Sequel to Djinn Book 2: Where There’s Smoke
Dale Edinger is still cleaning up the hoard he inherited from his Aunt Matilda, and having an interesting time of it. He's also learning to handle his own magic from his mentor, a dragon called Summer. And he's falling in love with the djinn Riadh.
Riadh is the big worry for Dale. He's already turned down one offer to purchase the djinn made by an ethically challenged, ego-driven black magician named Archimedes. Whoever owns Riadh's box, owns Riadh. Dale doesn't want to own Riadh, but destroying the box would destroy Riadh, too, so he isn't quite sure how to fix the problem.
When Riadh's box disappears, Dale knows who has it ... and Riadh. It isn't difficult for Dale to track Archimedes to his lair. But can Dale save Riadh without destroying him?
Outside in the extensive backyard, hot summer sunshine beat down and the scents of dozens of different plants wafted through the air.
"That's lemon verbena." Summer pointed at a row of bushes. "Dig up the weeds around the base of the bushes. Trim six to eight, one-foot long branches off each one and make a stack in the wheelbarrow. Pick up the leaves that blew off the trees and put them in the compost. When you're done, I'm going to ask you which tools have magic."
"You enjoy having free labor," Dale said.
"It has its uses. May I ask Riadh to prune the honeysuckle?" Summer asked.
Dale frowned, wondering for a moment why she was asking him, then comprehended that although she didn't treat Riadh like an object, technically Riadh was his possession. It was apparently courtesy to ask. "If he's willing, then yes," Dale answered.
"It's fine. I like the way the honeysuckle smells," Riadh said.
It took the best part of an hour to do the tasks assigned, making mental notes of what tools he touched that gave him the subtle tingle indicating magic. Dale noticed something bluish on the ground, half covered by a leaf. He picked it up, still holding a bunch of weeds in the opposite hand. At first, he thought it was a very large bug, then he realized it was a hummingbird. Poor thing, it was dead.
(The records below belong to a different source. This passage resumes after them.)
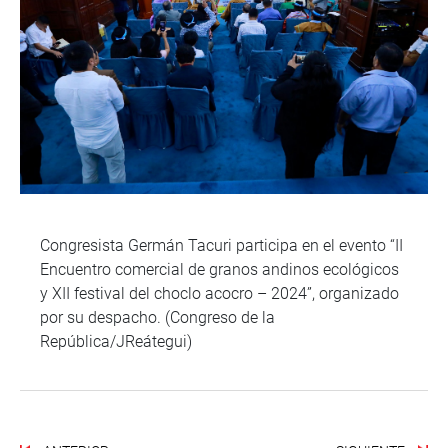
Congresista Germán Tacuri participa en el evento “II
Encuentro comercial de granos andinos ecológicos
y XII festival del choclo acocro – 2024”, organizado
por su despacho. (Congreso de la
República/JReátegui)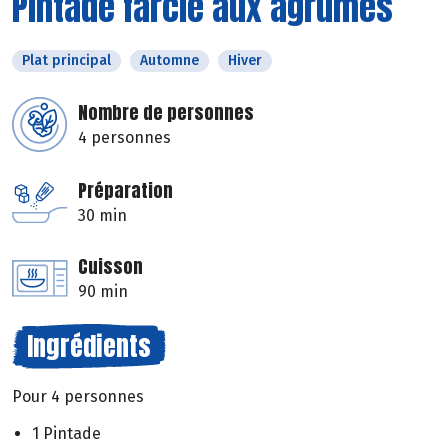
Pintade farcie aux agrumes
Plat principal
Automne
Hiver
Nombre de personnes
4 personnes
Préparation
30 min
Cuisson
90 min
Ingrédients
Pour 4 personnes
1 Pintade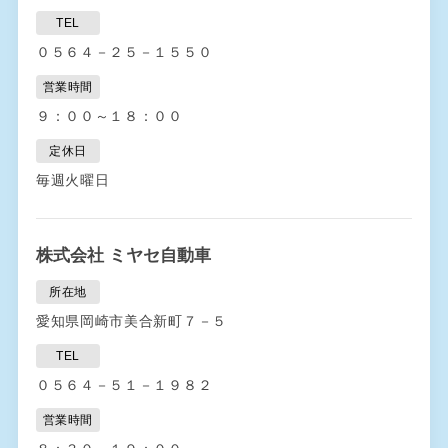
TEL
０５６４－２５－１５５０
営業時間
９：００～１８：００
定休日
毎週火曜日
株式会社 ミヤセ自動車
所在地
愛知県岡崎市美合新町７－５
TEL
０５６４－５１－１９８２
営業時間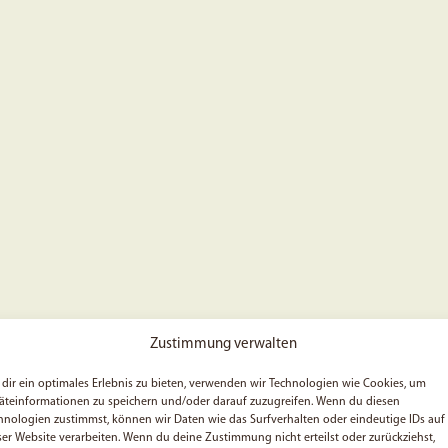
Zustimmung verwalten
dir ein optimales Erlebnis zu bieten, verwenden wir Technologien wie Cookies, um
äteinformationen zu speichern und/oder darauf zuzugreifen. Wenn du diesen
hnologien zustimmst, können wir Daten wie das Surfverhalten oder eindeutige IDs auf
ser Website verarbeiten. Wenn du deine Zustimmung nicht erteilst oder zurückziehst,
It fluttered feebly. Oh, maybe it wasn't dead, but it certainly wasn't in good shape. Maybe if he laid it somewhere protected, it might recover. He stood there thinking for a long moment. His hand felt hot. The tiny bird fluttered some more and a glow surrounded its body. Suddenly it darted away, flying out of his hand. Dale was mystified. He looked down at his opposite hand. The cluster of freshly pulled weeds had become so dry, brown, and brittle that they were practically disintegrating in his grip.
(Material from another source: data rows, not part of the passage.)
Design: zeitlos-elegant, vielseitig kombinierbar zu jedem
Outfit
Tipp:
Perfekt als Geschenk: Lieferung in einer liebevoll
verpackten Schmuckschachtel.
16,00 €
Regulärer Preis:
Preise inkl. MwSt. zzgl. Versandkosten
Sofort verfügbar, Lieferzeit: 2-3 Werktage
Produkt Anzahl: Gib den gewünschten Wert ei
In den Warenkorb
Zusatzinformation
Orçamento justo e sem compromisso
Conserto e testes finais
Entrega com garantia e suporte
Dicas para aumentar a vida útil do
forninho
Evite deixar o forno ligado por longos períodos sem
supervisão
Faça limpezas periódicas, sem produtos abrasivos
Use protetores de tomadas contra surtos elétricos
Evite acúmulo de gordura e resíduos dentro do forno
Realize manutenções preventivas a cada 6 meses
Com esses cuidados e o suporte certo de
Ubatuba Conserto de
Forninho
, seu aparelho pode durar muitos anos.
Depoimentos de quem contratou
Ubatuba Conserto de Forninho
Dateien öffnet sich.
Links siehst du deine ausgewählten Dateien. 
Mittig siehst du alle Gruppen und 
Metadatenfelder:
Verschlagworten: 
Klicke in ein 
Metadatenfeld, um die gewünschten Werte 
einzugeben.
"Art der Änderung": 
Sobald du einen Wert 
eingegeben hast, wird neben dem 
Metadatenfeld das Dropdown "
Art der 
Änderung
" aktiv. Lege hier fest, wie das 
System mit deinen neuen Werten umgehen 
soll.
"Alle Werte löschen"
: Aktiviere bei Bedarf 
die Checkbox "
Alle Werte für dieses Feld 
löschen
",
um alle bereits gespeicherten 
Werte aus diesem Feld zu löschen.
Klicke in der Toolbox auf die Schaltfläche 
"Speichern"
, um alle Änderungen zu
"You don't even know what you did, do you?" Summer said.
"No ... I guess the hummingbird was only stunned."
"It was nearly dead."
"It couldn't have been. It flew away."
"You transferred what was left of the living energy of the weeds to the bird and brought him back to life."
"But that's impossible." Dale wondered at the stupidity of the words as they came out of his mouth, especially since he was standing in a garden with a dragon and a djinn. "Isn't it?"
"You're beginning to unfold, one layer at a time." Summer said.
"And what does that mean?"
"Time will tell." Summer regarded him with an inscrutable gaze, and he expected her to breathe out those wisps of smoke she seemed so fond of. "Now tell me which tools are magic."
* * * *
On the drive home, Riadh studied his lover. Dale had been very quiet since they left Summer's farmhouse.
"Did you mean to revive the bird?" Riadh asked.
"I don't know. Not really. I thought it was sad that it was dead and then it wasn't and the batch of weeds in my hand were. I don't even have a clue what I did or how I did it."
"A significant portion of magic is intent."
"But I didn't intend to bring it back to life. And is it really alive or did I make some sort of zombie hummingbird?"
Riadh laughed. "No zombies. It's alive, but then I don't think it was quite dead to begin with."
"Does that make me some sort of necromancer? Or maybe not since you said it's wasn't actually dead, did I heal it?"
"I ... I'm not sure it's that straight forward."
"Between you and the dragon, I'm not getting much in the way of actual answers," Dale said.
"Sometimes magic is cut and dried like following the recipe in a cookbook. Sometimes it's art, intuitive and emotional."
"Are you saying the half dead bird came back to life because I wanted it to?"
"To a degree. I think Summer's right, it's going to take some time to learn if this is something you're good at," Riadh said.
"On the topic of dead things, I forgot to ask her about the pickled demons. Eeww, I sound crazy just saying those two words together."